Commission Chair Ernest Conerly noted that complaints go to the police department, which ultimately investigates itself. He said he doesn’t understand how the motions interfere with this process.

Young explained that the commission was created by the City Council, and through the city of East Lansing ordinance, commissioners are considered representatives of the city by serving on the commission. He advised against taking action because of pending litigation and complaints filed with other agencies, including the states civil rights department, but was vague in his remarks, reiterating that motions could have “consequences.”
Commission VIce Chair Kath Edsall pushed back against Young, saying an oversight body is always in a position where it could impact litigation against the body it is overseeing.
“I’m not sure why this is any different than if we had passed these motions two weeks ago,” Edsall said.
Motions to file both complaints were approved in 8 to 1 votes. Commissioner Kathy Swedlow voted against the motions because she would prefer to wait one month until more information is available regarding the pending litigation and complaints filed.
The commission opted to table a third motion to file a complaint about Police Chief Jen Brown not providing medical assistance to the young men, and her role in writing the misleading press release.
Commissioner Chris Root pointed out that a complaint against the chief can’t be investigated within the department and that an independent review of police actions and policies ordered by City Council last month should cover Brown’s actions.
The commission unanimously voted to table the proposed motion until its Dec. 3 meeting.
Nadia Sellers, the mother of one of the men who was pepper sprayed and arrested, addressed the commission and Young. Though the charges against the men were dropped, she said the harm caused by the incident cannot be undone.
“I was really disturbed, Mr. City Attorney, by the comments you made, ‘well, the charges were dismissed,’ that to me was a racial statement within itself,” Sellers said. “It’s almost like you assume every African American boy is supposed to have an experience being arrested, and if it’s dismissed, it’s okay.
“You dismissed the charges because they weren’t guilty… the City of East Lansing didn’t do us a favor, for once you did the right thing, whether you were forced, coerced, or put out there on blast when you had no choice.”
A group of commissioners who have been going downtown on weekends offer new narrative about violence in East Lansing.
At recent City Council meetings, owners of some East Lansing businesses and Councilmember Erik Altmann have given a grim assessment of the state of the city’s downtown late at night on the weekends, saying the area is unsafe, and fights and guns have become common.
A group that includes members of the oversight commission, Watson and members of the city’s Human Rights Commission have gone downtown late at night to get a better idea of what is happening.

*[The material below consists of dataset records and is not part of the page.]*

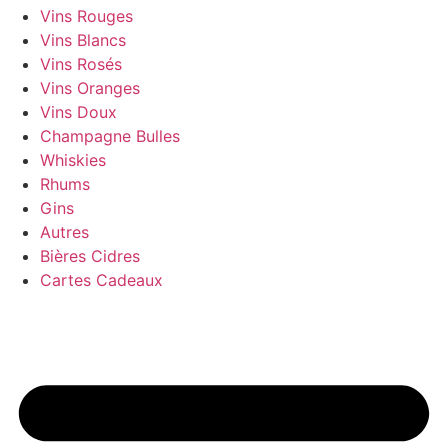
Vins Rouges
Vins Blancs
Vins Rosés
Vins Oranges
Vins Doux
Champagne Bulles
Whiskies
Rhums
Gins
Autres
Bières Cidres
Cartes Cadeaux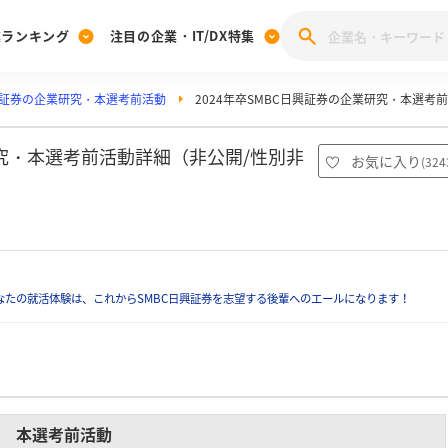
業ランキング
注目の企業・IT/DX特集
興証券の企業研究・本選考前活動
2024年卒SMBC日興証券の企業研究・本選考
注目の企業特集
みんなのIT業界新卒就職人気企業ランキング
みんな
[27卒] 本選考体験記投稿キャンペーン
28卒 注目企業特集
27卒 注目企業特集
みんなのDX企業就職ブランド調査
研究・本選考前活動詳細（非公開/性別非
お気に入り
(
324
注目のIT・DX企業特集
28卒 IT・DX企業特集
27卒 IT・DX企業特集
28卒
みんなのIT業界新卒就職人気企業ランキング
みんな
企業研究
たの就活体験は、これからSMBC日興証券を志望する後輩へのエールになります！
本選考前活動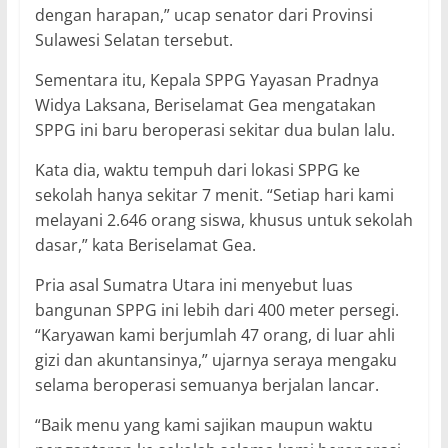
dengan harapan,” ucap senator dari Provinsi
Sulawesi Selatan tersebut.
Sementara itu, Kepala SPPG Yayasan Pradnya
Widya Laksana, Beriselamat Gea mengatakan
SPPG ini baru beroperasi sekitar dua bulan lalu.
Kata dia, waktu tempuh dari lokasi SPPG ke
sekolah hanya sekitar 7 menit. “Setiap hari kami
melayani 2.646 orang siswa, khusus untuk sekolah
dasar,” kata Beriselamat Gea.
Pria asal Sumatra Utara ini menyebut luas
bangunan SPPG ini lebih dari 400 meter persegi.
“Karyawan kami berjumlah 47 orang, di luar ahli
gizi dan akuntansinya,” ujarnya seraya mengaku
selama beroperasi semuanya berjalan lancar.
“Baik menu yang kami sajikan maupun waktu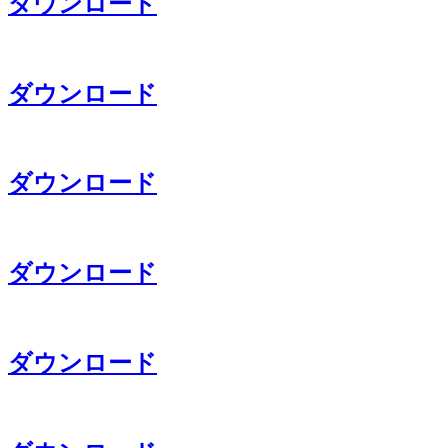
ダウンロード
ダウンロード
ダウンロード
ダウンロード
ダウンロード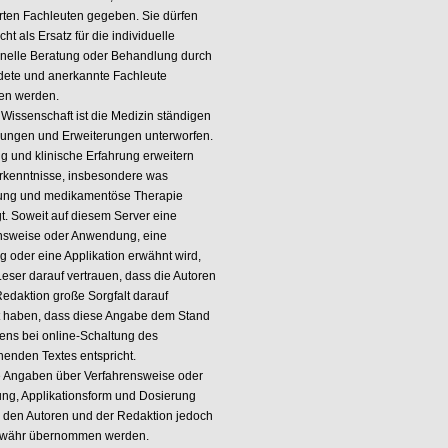
ierten Fachleuten gegeben. Sie dürfen
cht als Ersatz für die individuelle
onelle Beratung oder Behandlung durch
dete und anerkannte Fachleute
en werden.
 Wissenschaft ist die Medizin ständigen
ungen und Erweiterungen unterworfen.
g und klinische Erfahrung erweitern
rkenntnisse, insbesondere was
ung und medikamentöse Therapie
t. Soweit auf diesem Server eine
nsweise oder Anwendung, eine
g oder eine Applikation erwähnt wird,
Leser darauf vertrauen, dass die Autoren
Redaktion große Sorgfalt darauf
 haben, dass diese Angabe dem Stand
ens bei online-Schaltung des
henden Textes entspricht.
e Angaben über Verfahrensweise oder
g, Applikationsform und Dosierung
 den Autoren und der Redaktion jedoch
ewähr übernommen werden.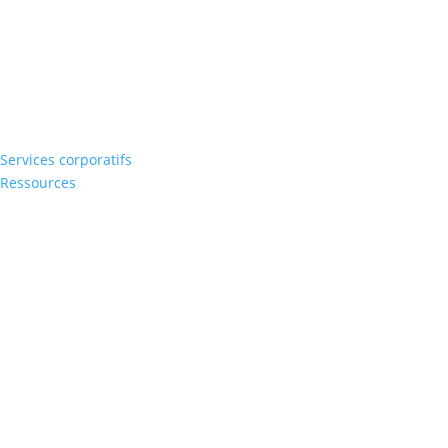
Services corporatifs
Ressources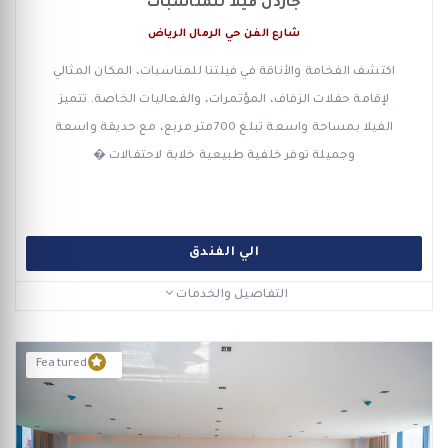
جاردن فيلا للمناسبات
شارع الفن حي الرمال الرياض
اكتشف الفخامة والأناقة في فيلتنا للمناسبات، المكان المثالي
لإقامة حفلات الزفاف، المؤتمرات، والفعاليات الخاصة. تتميز
الفيلا بمساحة واسعة تبلغ 700متر مربع، مع حديقة واسعة
وجميلة توفر خلفية طبيعية خلابة لاحتفالات �
الي الفندق
التفاصيل والخدمات
Featured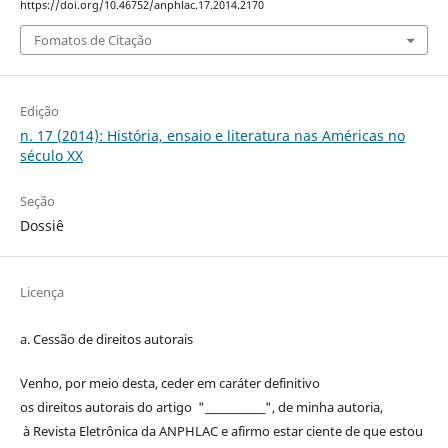
https://doi.org/10.46752/anphlac.17.2014.2170
Fomatos de Citação
Edição
n. 17 (2014): História, ensaio e literatura nas Américas no
século XX
Seção
Dossiê
Licença
a. Cessão de
direitos
autorais
Venho, por meio desta, ceder em caráter definitivo
os
direitos
autorais
do artigo "____________", de minha autoria,
à
Revista Eletrônica da ANPHLAC
e afirmo estar ciente de que estou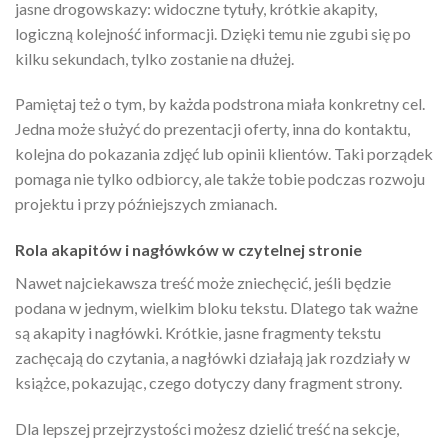
jasne drogowskazy: widoczne tytuły, krótkie akapity,
logiczną kolejność informacji. Dzięki temu nie zgubi się po
kilku sekundach, tylko zostanie na dłużej.
Pamiętaj też o tym, by każda podstrona miała konkretny cel.
Jedna może służyć do prezentacji oferty, inna do kontaktu,
kolejna do pokazania zdjęć lub opinii klientów. Taki porządek
pomaga nie tylko odbiorcy, ale także tobie podczas rozwoju
projektu i przy późniejszych zmianach.
Rola akapitów i nagłówków w czytelnej stronie
Nawet najciekawsza treść może zniechęcić, jeśli będzie
podana w jednym, wielkim bloku tekstu. Dlatego tak ważne
są akapity i nagłówki. Krótkie, jasne fragmenty tekstu
zachęcają do czytania, a nagłówki działają jak rozdziały w
książce, pokazując, czego dotyczy dany fragment strony.
Dla lepszej przejrzystości możesz dzielić treść na sekcje,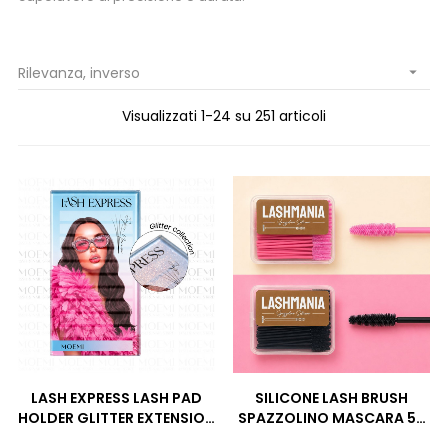
Rilevanza, inverso

Visualizzati 1-24 su 251 articoli
LASH EXPRESS LASH PAD
SILICONE LASH BRUSH
HOLDER GLITTER EXTENSION
SPAZZOLINO MASCARA 50
CIGLIA MOEMI
PEZZI LASHMANIA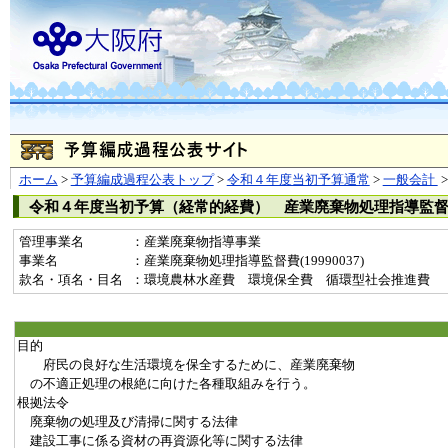
ホーム
>
予算編成過程公表トップ
>
令和４年度当初予算通常
>
一般会計
令和４年度当初予算（経常的経費） 産業廃棄物処理指導監
管理事業名
：産業廃棄物指導事業
事業名
：産業廃棄物処理指導監督費(19990037)
款名・項名・目名
：環境農林水産費 環境保全費 循環型社会推進費
目的
府民の良好な生活環境を保全するために、産業廃棄物
の不適正処理の根絶に向けた各種取組みを行う。
根拠法令
廃棄物の処理及び清掃に関する法律
建設工事に係る資材の再資源化等に関する法律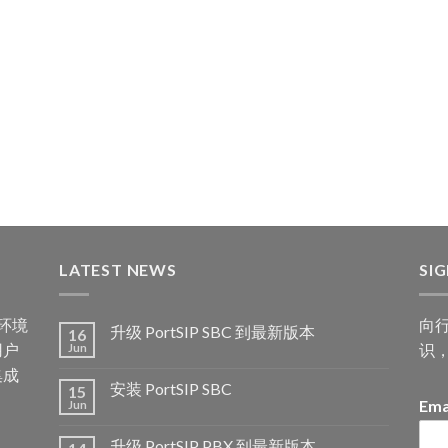
LATEST NEWS
SI
何环境
向
升级 PortSIP SBC 到最新版本
16
用户
识
Jun
集成
安装 PortSIP SBC
15
Ema
Jun
升级 PortSIP PBX 到最新版本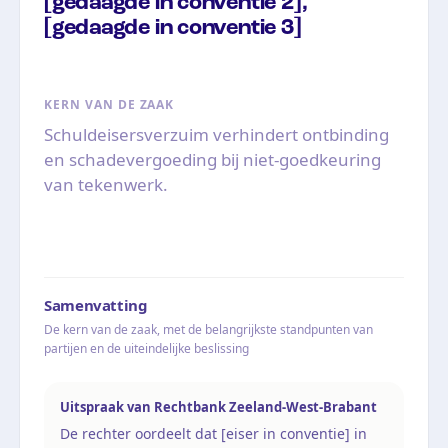
[gedaagde in conventie 2],
[gedaagde in conventie 3]
KERN VAN DE ZAAK
Schuldeisersverzuim verhindert ontbinding
en schadevergoeding bij niet-goedkeuring
van tekenwerk.
Samenvatting
De kern van de zaak, met de belangrijkste standpunten van
partijen en de uiteindelijke beslissing
Uitspraak van Rechtbank Zeeland-West-Brabant
De rechter oordeelt dat [eiser in conventie] in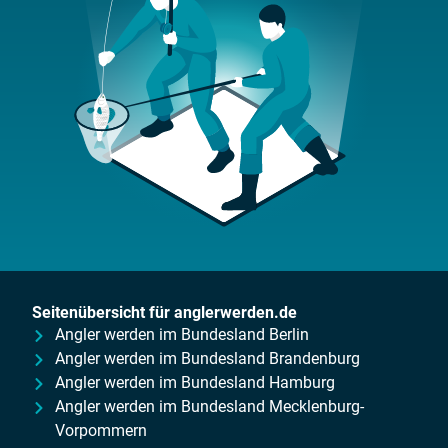
Seitenübersicht für anglerwerden.de
Angler werden im Bundesland Berlin
Angler werden im Bundesland Brandenburg
Angler werden im Bundesland Hamburg
Angler werden im Bundesland Mecklenburg-
Vorpommern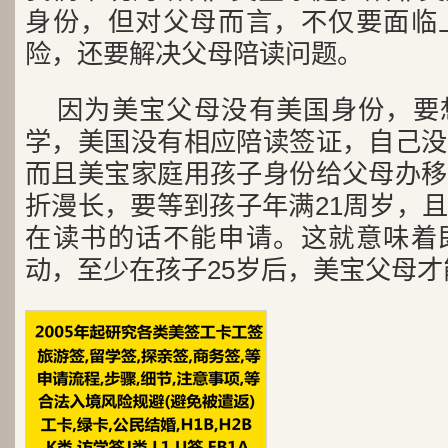
身份，但对父母而言，不仅要面临
险，还要解决父母陪读问题。
因为美宝父母没有美国身份，要
学，美国没有相应陪读签证，自己没
而且美宝家庭用孩子身份给父母办移
折漫长，要等到孩子年满21周岁，
在读书的话不能申请。这就意味着
动，至少在孩子25岁后，美宝父母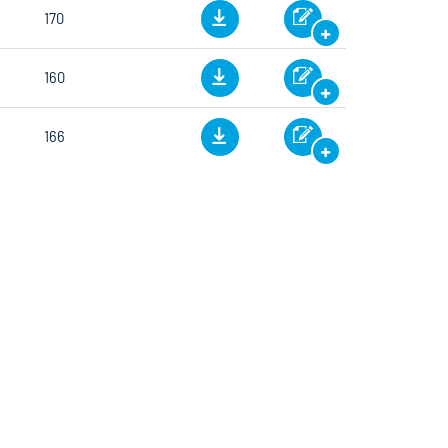
170
160
166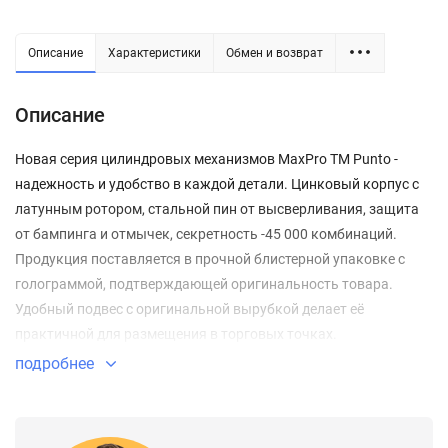
Описание
Характеристики
Обмен и возврат
Описание
Новая серия цилиндровых механизмов MaxPro TM Punto -
надежность и удобство в каждой детали. Цинковый корпус с
латунным ротором, стальной пин от высверливания, защита
от бампинга и отмычек, секретность -45 000 комбинаций.
Продукция поставляется в прочной блистерной упаковке с
голограммой, подтверждающей оригинальность товара.
Удобный подвес с оригинальной вырубкой делает её
практичной для размещения в торговых точках.
Дополнительное преимущество - линейка на упаковке,
подробнее
которая помогает быстро и точно подобрать нужный размер
цилиндра. В комплект входят 7 ключей с разноцветным
ударопрочным пластиковым покрытием, что обеспечивает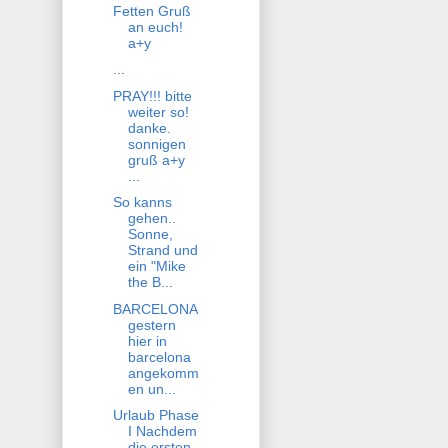
Fetten Gruß
an euch!
a+y
...
PRAY!!! bitte
weiter so!
danke.
sonnigen
gruß a+y
...
So kanns
gehen..
Sonne,
Strand und
ein "Mike
the B...
BARCELONA
gestern
hier in
barcelona
angekomm
en un...
Urlaub Phase
I Nachdem
die ersten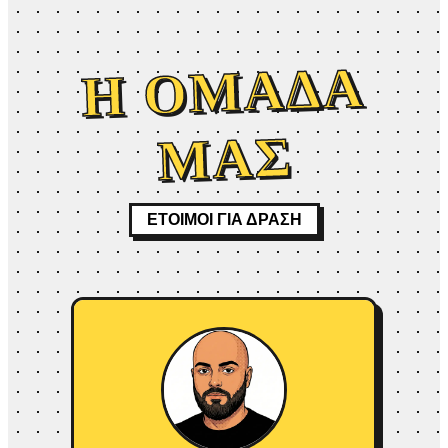
Η ΟΜΑΔΑ
ΜΑΣ
ΕΤΟΙΜΟΙ ΓΙΑ ΔΡΑΣΗ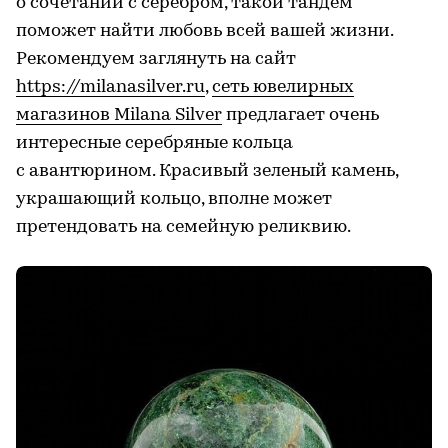
о сочетании с серебром, такой тандем
поможет найти любовь всей вашей жизни.
Рекомендуем заглянуть на сайт
https://milanasilver.ru
,
сеть ювелирных
магазинов Milana Silver
предлагает очень
интересные серебряные кольца
с авантюрином. Красивый зеленый камень,
украшающий кольцо, вполне может
претендовать на семейную реликвию.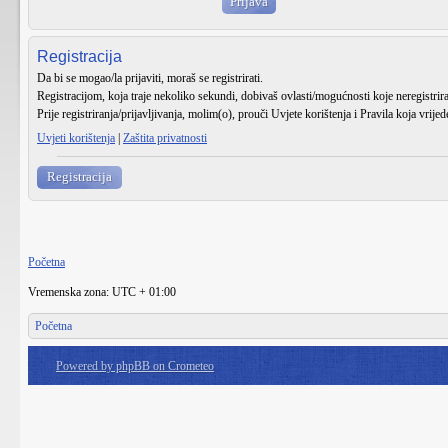
Registracija
Da bi se mogao/la prijaviti, moraš se registrirati.
Registracijom, koja traje nekoliko sekundi, dobivaš ovlasti/mogućnosti koje neregistri
Prije registriranja/prijavljivanja, molim(o), prouči Uvjete korištenja i Pravila koja vrije
Uvjeti korištenja
|
Zaštita privatnosti
Registracija
Početna
Vremenska zona: UTC + 01:00
Početna
Powered by phpBB on Crometeo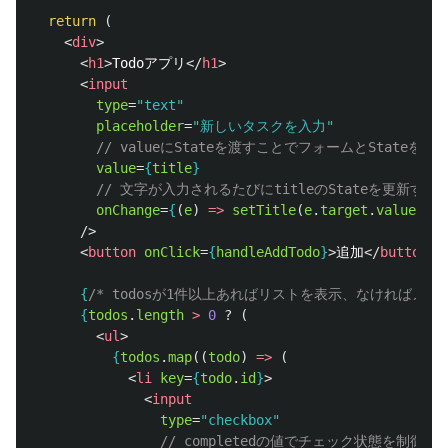
return 
(
<
div
>
<
h1
>
Todoアプリ
</
h1
>
<
input
type
=
"text"
placeholder
=
"新しいタスクを入力"
// valueにStateを渡すことでフォームとStateを同
value
=
{
title
}
// 文字が入力されるたびにtitleのStateを更新する
onChange
=
{
(
e
)
=>
setTitle
(
e
.
target
.
value
)
}
/>
<
button
onClick
=
{
handleAddTodo
}
>
追加
</
button
>
{
/* todosが1件以上あればリストを表示、なければメッ
{
todos
.
length
>
0
?
(
<
ul
>
{
todos
.
map
((
todo
)
=>
(
<
li
key
=
{
todo
.
id
}
>
<
input
type
=
"checkbox"
// completedの値でチェック状態を制御す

Commissioners said they were downtown the night of the Michigan State University versus University of Michigan football game and during Halloween weekend. They said downtown is not the war zone it is being described as.
“I saw 33 cops standing around bored on the MSU-UofM game day,” Conerly said. “We’re not naive as a commission to think that crime does not happen, that people don’t take opportunities to do things, but all of us have been kids…we know that kids do kids things…and I think it’s absurd our police department would act like young adults are not young adults, and then lie.”
Human Rights Commissioner Josh Hewitt said he drove for Uber a few years ago, and the scene downtown seems similar to when he was often in the area late on weekends picking up passengers.
“To me, nothing really changed,” Hewitt said. “I think there’s a lot of information that’s being said about what’s safe downtown, and from my perspective, it doesn’t feel unsafe whatsoever.”
ELi Managing Editor Lucas Day contributed to this reporting.